The pay for a recruit, Apprentice Seaman (or fireman third class for Engineers) was 21.00 per month. After four months service, seaman were automatically promoted to second class with a pay raise to $36.00 per month.
The Army and Marine Corps had no automatic provision for promotion after serving four months and it was possible to serve for four years without advancing from Private to Private first class with the compensation being (21.00 a month and a "horse blanket.")
The saying that described this inequity was that, "The Army did the work, the Marines got the credit, and the Navy drew the pay."
As a turret striker our pre-breakfast routine was to phone the Engineering Office to request the electrical power be turned on so we could lower the gun barrels and scrub them and polish the brass decorated plugs called "tompions" which seal the muzzle of the gun.
If anchored and all the auxiliary generators were not "lit off", there was not enough power for all the turrets to have power at once. So at reveille at 5:30 AM I generally phoned the electrician on watch and ask for "power for turret 2" even before having a cup of coffee.
My most embarrassing moment was when I dialed 214 early one morning and
instead of a prompt answer the phone rang about a dozen times after which the
voice at the other end said, " Hello,"
Instead of "Log Room."
I requested power for turret 2.
A gruff voice responded, "This is the Captain. Watch those numbers when you dial them." He then slammed down the receiver. The captain had an unpublished number and I apparently dialed it in error.
The Captain never tried to track me down and I was soon promoted to Gunner's Mate Third Class.
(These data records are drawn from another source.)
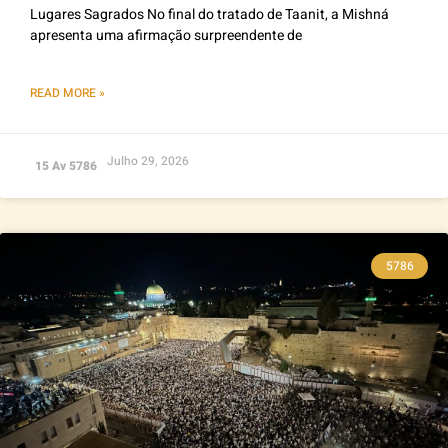
Lugares Sagrados No final do tratado de Taanit, a Mishná
apresenta uma afirmação surpreendente de
READ MORE »
Julho 29, 2026
15 Av 5786
5786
There is a lot of grease and oil associated with all the machinery in a turret and we were constantly wiping it up. Between firings we put strips of red "battleship linoleum" on the steel decks which soon got a layer of grease tracked on it.
We couldn't use gasoline and steel wool to clean the linoleum because of the fire hazard. We
Finally discovered an effective cleansing agent.
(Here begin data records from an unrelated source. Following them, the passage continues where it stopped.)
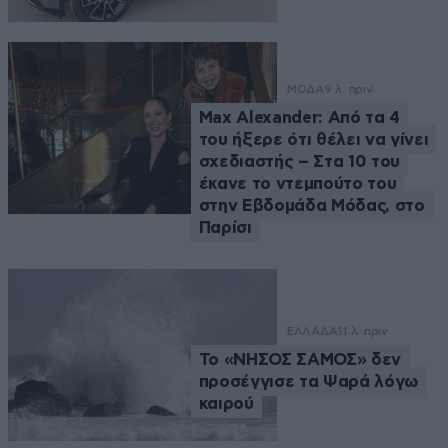
ΜΟΔΑ
9 λ. πριν
Max Alexander: Από τα 4
του ήξερε ότι θέλει να γίνει
σχεδιαστής – Στα 10 του
έκανε το ντεμπούτο του
στην Εβδομάδα Μόδας, στο
Παρίσι
ΕΛΛΑΔΑ
11 λ. πριν
Το «ΝΗΣΟΣ ΣΑΜΟΣ» δεν
προσέγγισε τα Ψαρά λόγω
καιρού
On of the advantages of being in the turret was privacy for sleeping in a cot, and having our own coffee making equipment.
We kept a supply of sugar, canned milk and coffee grounds. For use in the turret we also had a bale of rags. To make coffee we would wrap a cup of coffee grounds in a rag tied with a string. We had a gallon size varnish tin bucket we would fill with fresh water. Through out the ship there were steam hydrants for heating water. It was a dangerous operation but effective. You simply immersed the steam pipe in the water and turned on the steam until the water boiled.
Boiling the bag of coffee grounds in the bucket produced hot coffee. The left over coffee was the most effective agent we discovered to cut the grease on the linoleum.
My duties as Gun Pointer and Captain, Motor Whaleboat crewman, and assistant to the Master at Arms gave me wide exposure to the decision making officers and petty officers of the ship.
When the Assistant Navy Mail Clerk was transferred to new duty, I was appointed to fill the vacancy, later became the Navy Mail Clerk, (Postmaster), and held that strategic position until the West Virginia, sunk at Pearl Harbor December 7, 1941, returned to the Shipyard at Bremerton, Washington for overhaul and refitting in June 1943.